23 July 2014
At the AMS Broadcast Meteorology conference last month in Lake Tahoe, I presented a talk about widespread rumors on Facebook last January that a paralyzing snowstorm was coming. This is just one example of the love/hate relationship that meteorologists have with Facebook, and I was quoted in an article on TV News Check about this as well a couple of weeks ago.
As I told the reporter for TV News Check, the rumors are not the only problem meteorologists have with Facebook. A big one is the fact that only a very small percentage of folks who like a page will see any one post, and a good example is shown on the left. Notice the number reached out of 32 thousand plus people who liked my page, just a few hundred. If someone is expecting to get warnings of severe weather this way, they will almost certainly not.
Having the ability to interact with viewers is the part about social media that I love, and it has added greatly to the enjoyment of my job, because I love sharing weather and science info that I don’t have time for in a short 3 minute weathercast. Most of my fellow broadcast meteorologists feel the same way, and social media posts are a great way of doing some science education, which is desperately needed.

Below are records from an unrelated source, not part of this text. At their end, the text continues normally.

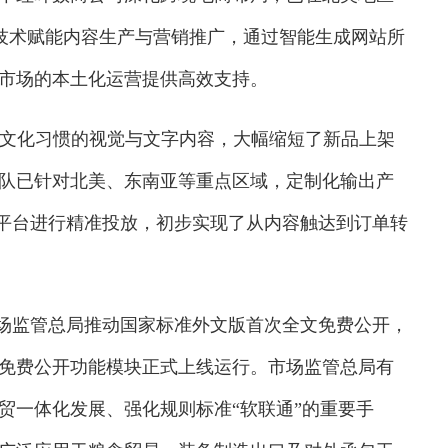
GC技术赋能内容生产与营销推广，通过智能生成网站所
市场的本土化运营提供高效支持。
文化习惯的视觉与文字内容，大幅缩短了新品上架
队已针对北美、东南亚等重点区域，定制化输出产
k等社媒平台进行精准投放，初步实现了从内容触达到订单转
场监管总局推动国家标准外文版首次全文免费公开，
免费公开功能模块正式上线运行。市场监管总局有
贸一体化发展、强化规则标准“软联通”的重要手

These rumors were not started by meteorologists, but instead by weather junkies who have almost no training in atmospheric science, but have learned to read basic weather model output. I explain more in my talk which you can see courtesy of the AMS, but if you are wondering what we do about it, then that’s a good question. Facebook has been verifying the pages of real meteorologists, and those of us who certification from the American Metr. Society have put those on our Facebook/Twitter pages as well.
Jason Samenow at Capital Weather Gang wrote about the issue in the post today, and the Weather Channel will cover the issue in next weeks edition of their new show WEATHER GEEKS (hosted by former AMS President Dr. Marshall Shepherd). They will also announce the “Geek of the Week”- which Dr. Shepherd tells me is me ;).
My talk at the broadcast conference is available below, (click the image) and if you watch it, you will see that I think these rumors are a product of something deeper than misunderstanding the abilities of weather models. It involves the “decade of the conspiracy theory” we are living in, and our nation’s abysmal level of science education is certainly partly to blame.